• **EXTRACTED DATA**

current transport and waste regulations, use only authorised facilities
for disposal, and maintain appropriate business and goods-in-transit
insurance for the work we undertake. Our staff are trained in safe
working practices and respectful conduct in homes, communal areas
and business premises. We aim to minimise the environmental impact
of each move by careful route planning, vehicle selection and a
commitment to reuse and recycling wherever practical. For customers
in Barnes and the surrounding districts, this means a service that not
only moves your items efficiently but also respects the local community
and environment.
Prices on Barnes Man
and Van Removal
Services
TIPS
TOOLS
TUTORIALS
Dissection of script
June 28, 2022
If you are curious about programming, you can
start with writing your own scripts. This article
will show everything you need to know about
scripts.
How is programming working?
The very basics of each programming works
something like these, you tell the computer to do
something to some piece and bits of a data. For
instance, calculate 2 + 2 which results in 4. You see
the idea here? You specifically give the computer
--
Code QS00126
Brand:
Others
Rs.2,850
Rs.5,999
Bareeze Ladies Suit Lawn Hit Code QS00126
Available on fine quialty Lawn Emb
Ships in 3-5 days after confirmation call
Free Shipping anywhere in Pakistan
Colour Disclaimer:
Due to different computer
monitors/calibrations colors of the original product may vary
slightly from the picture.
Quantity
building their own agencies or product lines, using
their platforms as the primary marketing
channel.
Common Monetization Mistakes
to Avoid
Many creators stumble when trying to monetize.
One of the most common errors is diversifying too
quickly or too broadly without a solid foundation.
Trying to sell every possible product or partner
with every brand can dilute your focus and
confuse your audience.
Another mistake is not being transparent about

• **WHAT THE EXERCISE ASKS**
The lines above from the one containing "current transport and" through the one containing "the idea here?" are to be set down exactly, and no others.

• **COMPLETED EXERCISE**
current transport and waste regulations, use only authorised facilities
for disposal, and maintain appropriate business and goods-in-transit
insurance for the work we undertake. Our staff are trained in safe
working practices and respectful conduct in homes, communal areas
and business premises. We aim to minimise the environmental impact
of each move by careful route planning, vehicle selection and a
commitment to reuse and recycling wherever practical. For customers
in Barnes and the surrounding districts, this means a service that not
only moves your items efficiently but also respects the local community
and environment.
Prices on Barnes Man
and Van Removal
Services
TIPS
TOOLS
TUTORIALS
Dissection of script
June 28, 2022
If you are curious about programming, you can
start with writing your own scripts. This article
will show everything you need to know about
scripts.
How is programming working?
The very basics of each programming works
something like these, you tell the computer to do
something to some piece and bits of a data. For
instance, calculate 2 + 2 which results in 4. You see
the idea here? You specifically give the computer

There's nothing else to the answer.